Later, under Features there is another convenient way to walk through nodes.

canonical order

The canonical order is a way to sort the nodes in your corpus in such a way that you can enumerate all nodes in the order you encounter them if you walk through your corpus.

Briefly this means:

  • embedder nodes come before the nodes that lie embedded in them;
  • earlier stuff comes before later stuff,
  • if a verse coincides with a sentence, the verse comes before the sentence, because verses generally contain sentences and not the other way round;
  • if two objects are intersecting, but none embeds the other, the one with the smallest slot that does not occur in the other, comes first.
first things first, big things first

That means, roughly, that you start with a book node (Genesis), then a chapter node (Genesis 1), then a verse node, Genesis 1:1, then a sentence node, then a clause node, a phrase node, and the first word node. Then follow all word nodes in the first phrase, then the phrase node of the second phrase, followed by the word nodes in that phrase. When ever you enter a higher structure, you will first get the node corresponding to that structure, and after that the nodes corresponding to the building blocks of that structure.

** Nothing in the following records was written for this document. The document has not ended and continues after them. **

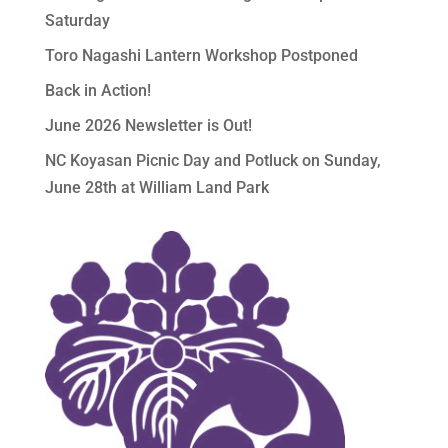
Saturday
Toro Nagashi Lantern Workshop Postponed
Back in Action!
June 2026 Newsletter is Out!
NC Koyasan Picnic Day and Potluck on Sunday,
June 28th at William Land Park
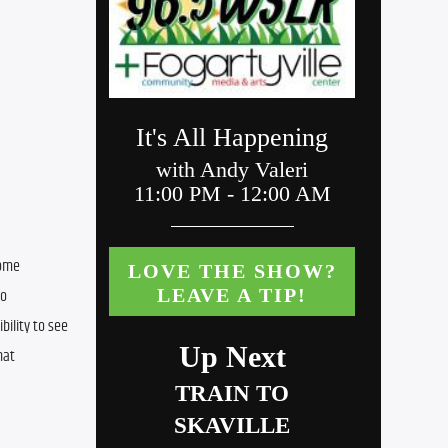
ome 
o 
ility to see 
at 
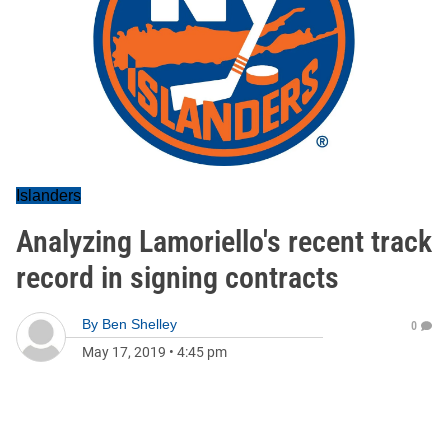
Islanders
Analyzing Lamoriello's recent track
record in signing contracts
By
Ben Shelley
0
May 17, 2019
•
4:45 pm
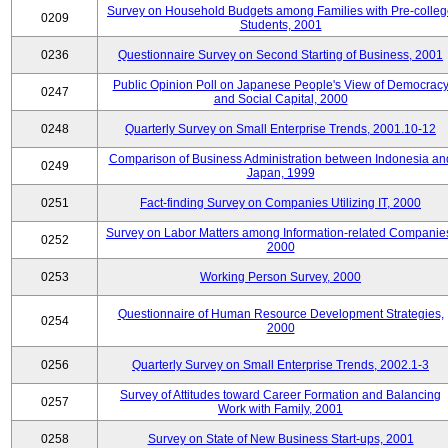
Survey on Household Budgets among Families with Pre-colle
0209
Students, 2001
0236
Questionnaire Survey on Second Starting of Business, 2001
Public Opinion Poll on Japanese People's View of Democrac
0247
and Social Capital, 2000
0248
Quarterly Survey on Small Enterprise Trends, 2001.10-12
Comparison of Business Administration between Indonesia an
0249
Japan, 1999
0251
Fact-finding Survey on Companies Utilizing IT, 2000
Survey on Labor Matters among Information-related Companie
0252
2000
0253
Working Person Survey, 2000
Questionnaire of Human Resource Development Strategies,
0254
2000
0256
Quarterly Survey on Small Enterprise Trends, 2002.1-3
Survey of Attitudes toward Career Formation and Balancing
0257
Work with Family, 2001
0258
Survey on State of New Business Start-ups, 2001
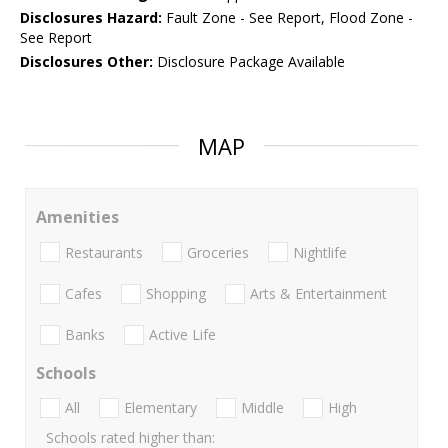
Disclosures Hazard:
Fault Zone - See Report, Flood Zone -
See Report
Disclosures Other:
Disclosure Package Available
MAP
Amenities
Restaurants
Groceries
Nightlife
Cafes
Shopping
Arts & Entertainment
Banks
Active Life
Schools
All
Elementary
Middle
High
Schools rated higher than:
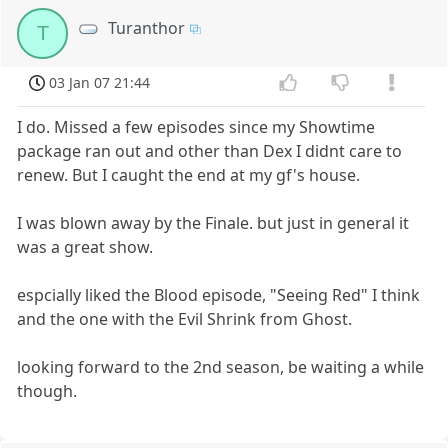
Turanthor
T
03 Jan 07 21:44
I do. Missed a few episodes since my Showtime
package ran out and other than Dex I didnt care to
renew. But I caught the end at my gf's house.
I was blown away by the Finale. but just in general it
was a great show.
espcially liked the Blood episode, "Seeing Red" I think
and the one with the Evil Shrink from Ghost.
looking forward to the 2nd season, be waiting a while
though.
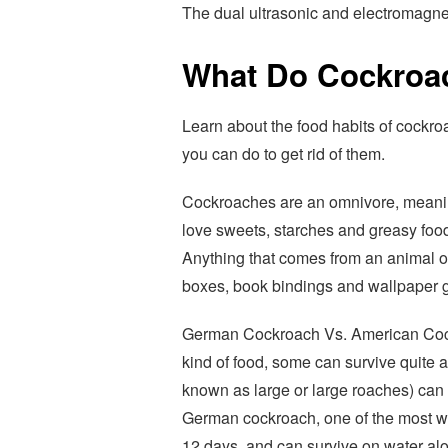
The dual ultrasonic and electromagnet
What Do Cockroa
Learn about the food habits of cockro
you can do to get rid of them.
Cockroaches are an omnivore, meanin
love sweets, starches and greasy food
Anything that comes from an animal o
boxes, book bindings and wallpaper g
German Cockroach Vs. American Cock
kind of food, some can survive quite 
known as large or large roaches) can l
German cockroach, one of the most wi
12 days, and can survive on water alo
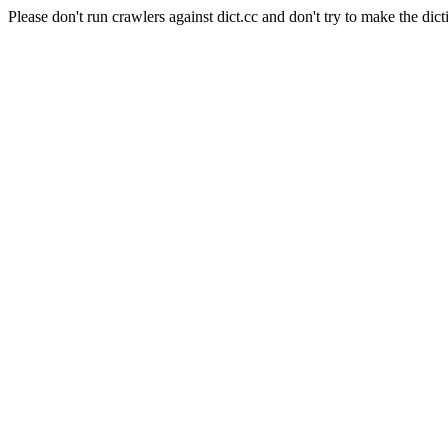
Please don't run crawlers against dict.cc and don't try to make the dict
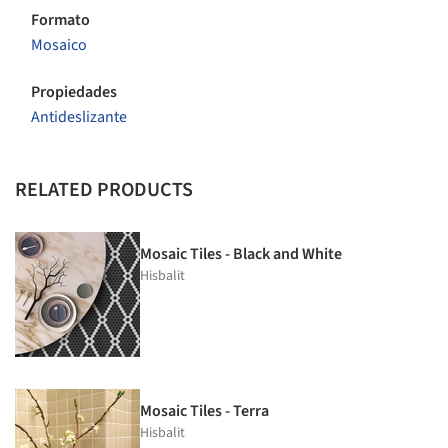
Formato
Mosaico
Propiedades
Antideslizante
RELATED PRODUCTS
Mosaic Tiles - Black and White
Hisbalit
Mosaic Tiles - Terra
Hisbalit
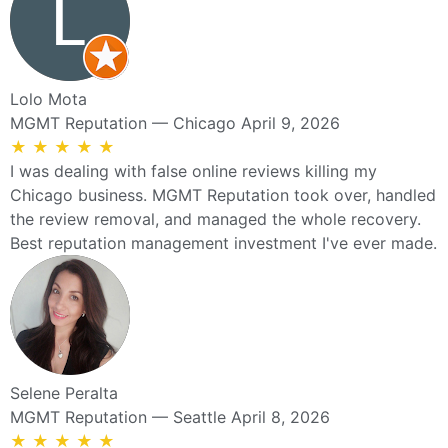
Lolo Mota
MGMT Reputation — Chicago
April 9, 2026
★
★
★
★
★
I was dealing with false online reviews killing my
Chicago business. MGMT Reputation took over, handled
the review removal, and managed the whole recovery.
Best reputation management investment I've ever made.
Selene Peralta
MGMT Reputation — Seattle
April 8, 2026
★
★
★
★
★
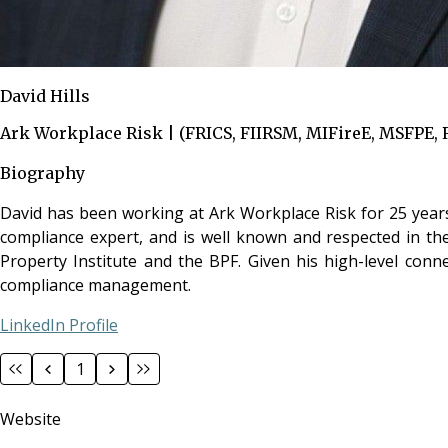
David Hills
Ark Workplace Risk | (FRICS, FIIRSM, MIFireE, MSFPE, 
Biography
David has been working at Ark Workplace Risk for 25 years, 
compliance expert, and is well known and respected in the
Property Institute and the BPF. Given his high-level conn
compliance management.
LinkedIn Profile
1
Website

This concept follows the intuition that slot sets with smaller elements come before slot set with bigger elements, and embedding slot sets come before embedded slot sets. Hence, if you enumerate a set of nodes that happens to constitute a tree hierarchy based on slot set embedding, and you enumerate those nodes in the slot set order, you will walk the tree in pre-order.

This order is a modification of the one as described in (Doedens 1994, 3.6.3).

fabric

Doedens, Crist-Jan (1994), Text Databases. One Database Model and Several Retrieval Languages, number 14 in Language and Computers, Editions Rodopi, Amsterdam, Netherlands and Atlanta, USA. ISBN: 90-5183-729-1, https://books.google.nl/books?id=9ggOBRz1dO4C. The order as defined by Doedens corresponds to walking trees in post-order.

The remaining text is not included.